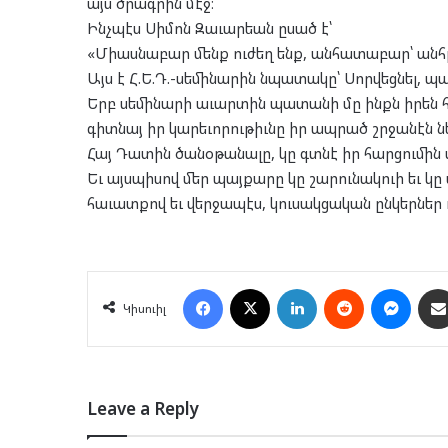
այս ծրագրին մէջ։
Ինչպէս Սիմոն Զաւարեան ըսած է՝
«Միասնաբար մենք ուժեղ ենք, անհատաբար՝ անհ
Այս է Հ.Ե.Դ.-սեմինարին նպատակը՝ Սորվեցնել, պատ
Երբ սեմինարի աւարտին պատանի մը ինքն իրեն հա
գիտնայ իր կարեւորութիւնը իր ապրած շրջանէն նե
Հայ Դատին ծանօթանալը, կը գտնէ իր հարցումի
Եւ այսպիսով մեր պայքարը կը շարունակուի եւ կը
հաւատքով եւ վերջապէս, կուսակցական ընկերներ 
Facebook
X
LinkedIn
Reddit
Mess
Կիսուիլ
Leave a Reply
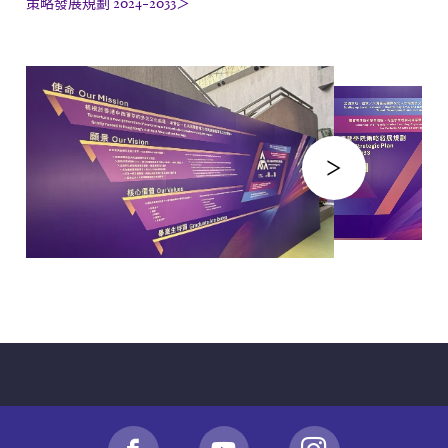
策略發展規劃 2024-2033
＞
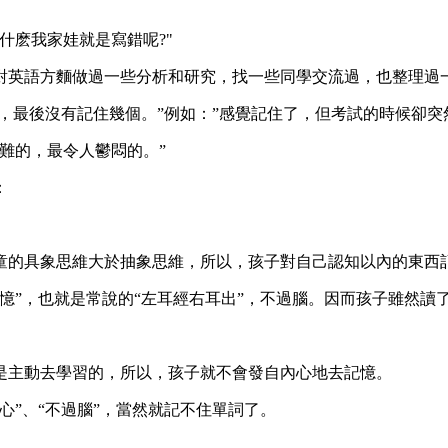
什麽我家娃就是寫錯呢?"
對英語方麵做過一些分析和研究，找一些同學交流過，也整理過
，最後沒有記住幾個。”例如：”感覺記住了，但考試的時候卻突
難的，最令人鬱悶的。”
：
童的具象思維大於抽象思維，所以，孩子對自己認知以內的東西
憶”，也就是常說的“左耳經右耳出”，不過腦。因而孩子雖然讀
是主動去學習的，所以，孩子就不會發自內心地去記憶。
心”、“不過腦”，當然就記不住單詞了。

● **Your task**: The answer is the lines above from the one with "Երբ սեմինարի աւարտին պատանի մը ինքն իրեն հա" to the one with "策略發展規劃 2024-2033", set down exactly, with no pictures.

● **Answer for this exercise**:
Երբ սեմինարի աւարտին պատանի մը ինքն իրեն հա
գիտնայ իր կարեւորութիւնը իր ապրած շրջանէն նե
Հայ Դատին ծանօթանալը, կը գտնէ իր հարցումի
Եւ այսպիսով մեր պայքարը կը շարունակուի եւ կը
հաւատքով եւ վերջապէս, կուսակցական ընկերներ 
Facebook
X
LinkedIn
Reddit
Mess
Կիսուիլ
Leave a Reply
策略發展規劃 2024-2033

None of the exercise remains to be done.